• _What you have to do_:
Return all lines from the entries below in which the word "durante" is present.

(Dataset entries)
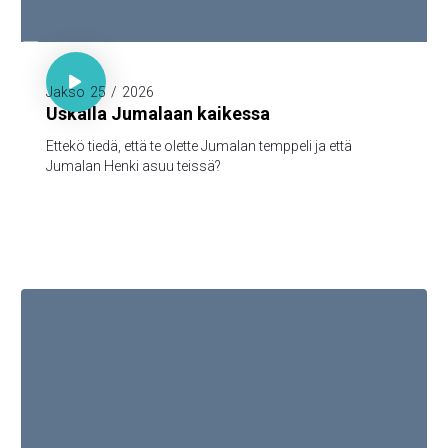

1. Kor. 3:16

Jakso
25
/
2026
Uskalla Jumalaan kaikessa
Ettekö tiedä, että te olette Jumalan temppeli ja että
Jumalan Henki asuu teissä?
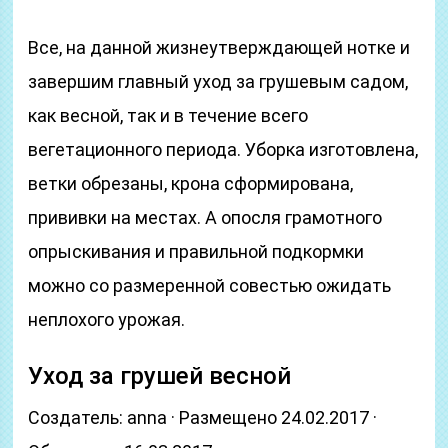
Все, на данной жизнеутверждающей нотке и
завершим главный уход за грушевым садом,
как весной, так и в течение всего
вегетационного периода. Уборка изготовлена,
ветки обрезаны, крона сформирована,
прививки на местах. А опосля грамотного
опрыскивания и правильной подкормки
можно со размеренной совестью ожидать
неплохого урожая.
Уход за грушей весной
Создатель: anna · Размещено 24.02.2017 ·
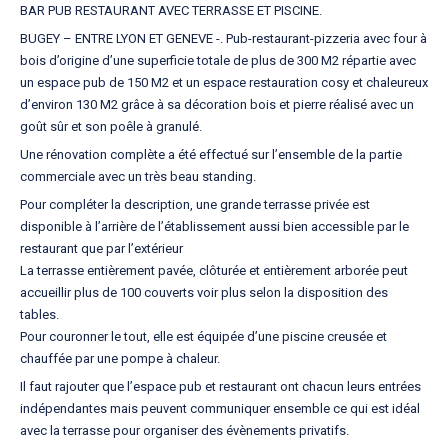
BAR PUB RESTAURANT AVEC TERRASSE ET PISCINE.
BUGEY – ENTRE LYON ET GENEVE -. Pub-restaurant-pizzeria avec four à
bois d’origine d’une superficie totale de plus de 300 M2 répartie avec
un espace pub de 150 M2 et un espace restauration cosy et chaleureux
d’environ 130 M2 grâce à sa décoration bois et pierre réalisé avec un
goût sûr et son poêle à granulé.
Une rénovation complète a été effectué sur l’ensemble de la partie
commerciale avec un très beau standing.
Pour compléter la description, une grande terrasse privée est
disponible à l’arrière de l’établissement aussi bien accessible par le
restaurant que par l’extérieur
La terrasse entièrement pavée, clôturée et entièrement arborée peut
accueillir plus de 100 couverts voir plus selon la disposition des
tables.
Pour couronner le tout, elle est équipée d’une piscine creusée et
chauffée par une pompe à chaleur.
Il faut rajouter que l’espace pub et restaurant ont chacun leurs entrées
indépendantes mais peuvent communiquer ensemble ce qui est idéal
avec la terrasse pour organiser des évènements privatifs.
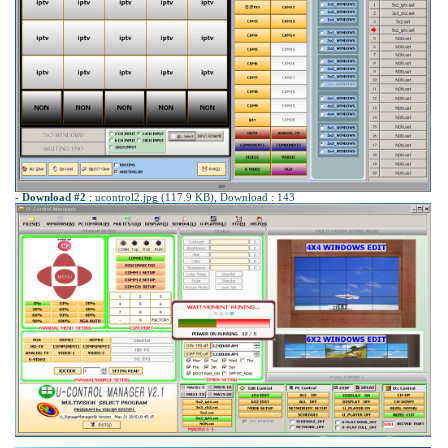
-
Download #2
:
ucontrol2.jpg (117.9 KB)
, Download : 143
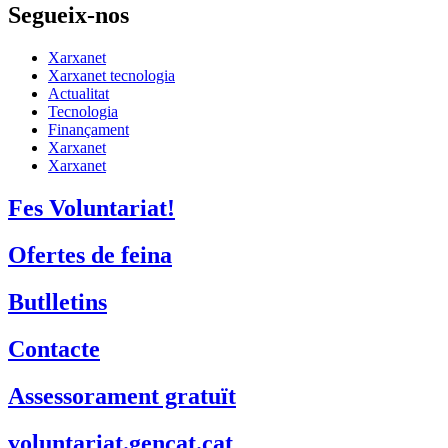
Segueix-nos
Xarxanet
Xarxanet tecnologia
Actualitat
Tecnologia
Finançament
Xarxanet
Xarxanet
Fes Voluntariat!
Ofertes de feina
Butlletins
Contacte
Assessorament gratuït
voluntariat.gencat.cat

* * *

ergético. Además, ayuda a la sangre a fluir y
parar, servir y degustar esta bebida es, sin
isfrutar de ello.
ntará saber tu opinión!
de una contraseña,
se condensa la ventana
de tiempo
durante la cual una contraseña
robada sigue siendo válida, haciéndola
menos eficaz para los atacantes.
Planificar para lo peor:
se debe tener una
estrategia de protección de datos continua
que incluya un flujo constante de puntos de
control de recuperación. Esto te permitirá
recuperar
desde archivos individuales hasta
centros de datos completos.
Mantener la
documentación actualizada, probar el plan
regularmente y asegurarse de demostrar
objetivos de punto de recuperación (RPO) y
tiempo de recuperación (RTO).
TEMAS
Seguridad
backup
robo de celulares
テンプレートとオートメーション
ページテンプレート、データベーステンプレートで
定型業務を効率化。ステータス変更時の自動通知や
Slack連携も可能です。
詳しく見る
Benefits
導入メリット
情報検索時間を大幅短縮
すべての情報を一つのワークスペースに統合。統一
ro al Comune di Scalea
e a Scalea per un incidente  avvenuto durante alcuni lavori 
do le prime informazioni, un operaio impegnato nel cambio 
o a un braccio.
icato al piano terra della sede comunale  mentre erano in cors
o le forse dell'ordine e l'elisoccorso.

* * *

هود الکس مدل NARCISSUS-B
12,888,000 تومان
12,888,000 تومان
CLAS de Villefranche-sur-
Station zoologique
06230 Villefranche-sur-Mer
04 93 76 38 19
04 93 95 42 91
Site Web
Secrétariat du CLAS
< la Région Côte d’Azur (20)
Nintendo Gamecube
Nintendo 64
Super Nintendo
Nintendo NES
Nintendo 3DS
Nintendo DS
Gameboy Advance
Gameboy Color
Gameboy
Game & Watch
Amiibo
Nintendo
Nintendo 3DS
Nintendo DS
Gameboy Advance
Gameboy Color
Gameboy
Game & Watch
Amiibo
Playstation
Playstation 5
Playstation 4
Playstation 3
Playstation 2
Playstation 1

• _Exercise answer_:
durante la cual una contraseña
e a Scalea per un incidente  avvenuto durante alcuni lavori 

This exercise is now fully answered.